Jason Bazinet - Citigroup
If you look at your moves in the digital space, it seems like there have been some moves you've made to acquire companies. Other times you've tried to monetize the existing brands you have online. Other times you've essentially partnered with large existing Internet incumbents to monetize your content.
I was wondering if we could just take a step back, and if you could just provide us with an overarching sort of governing thought in terms of your digital strategy. And then, just provide a bit of specificity in terms of how are you thinking about the market when you elect to choose each one of those paths: monetize organically, partner or acquire? Thanks so much.
Tom Freston
Our overall strategy is we want our content to be on multiple platforms. Unlike a lot of people, we actually own our content. We're not renting it from independent producers. So we have huge libraries of content.

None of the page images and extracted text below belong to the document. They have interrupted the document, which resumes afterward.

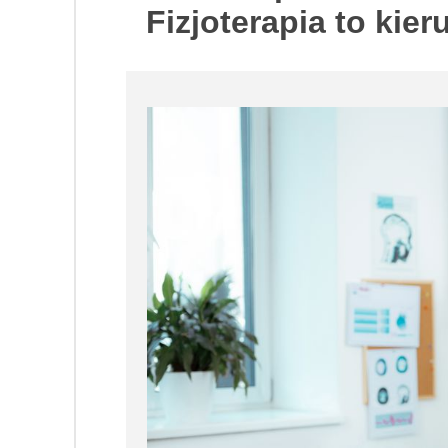
Fizjoterapia to kier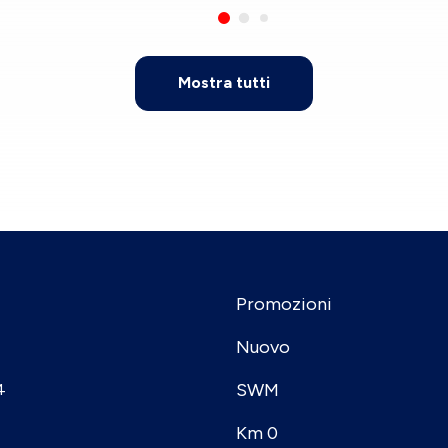
Mostra tutti
Promozioni
Nuovo
SWM
4
Km 0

Our primary use for it is going to be on our proprietary web businesses, which we want to continue to embellish and create and make more engaging and so forth. But there are a lot of other options to do that. If you think of our overall focus, which is being on multiple platforms and focusing on these specialized groups that we do, we're always looking for holes that we can fill or scale that we can gather against certain demographics or subsets of the audience.
The example of AtomShockwave is a good one of something we would want to acquire. We already have a great head-start, particularly on our kids business, with Turbo Nick and Nick.com in the casual gaming area. Shockwave and AddictiveGames are two huge game sites in that area. So, they are going to give us what we think of as additional scale advantage.

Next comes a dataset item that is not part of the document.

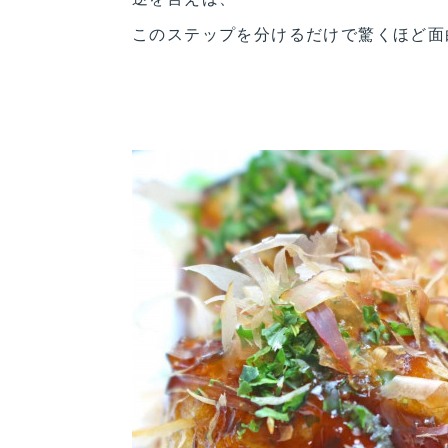
このステップを分けるだけで驚くほど面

When we do a deal with Google where we actually can control the distribution, where it goes, and control the sale of the advertising, there's absolutely nothing wrong with that. We think it makes our brands and our products bigger places, and it certainly allows us to monetize it in more and more fashions.
The same would go in the wireless space. We've tended not to do MVNOs. We are involved in a couple of them in Europe, but we tend to do deals with almost every carrier that's out there. We've got some 65 deals in place around the world now. So it's really a blend, and at the heart of it is our owned and operated businesses that we want to make more robust, add more user applications.
Historically this Company has been most effective in terms of its organic initiatives, and it's been a creative-based Company. For that reason, that's sort of always our first choice. But when we don't have it and there's something out there of scale we figure could also bring maybe extra management to us as well, we would go out and buy it. Or if there's a deal like Google, we would do it, in the case of the hyper syndication deal we cut this week.
It may sound confusing because we have so many different properties, but if you look at all these niches that we're are in, it's all about how do we get what we have out there most effectively in as many ways as possible while still maintaining control, particularly over the advertiser relationship.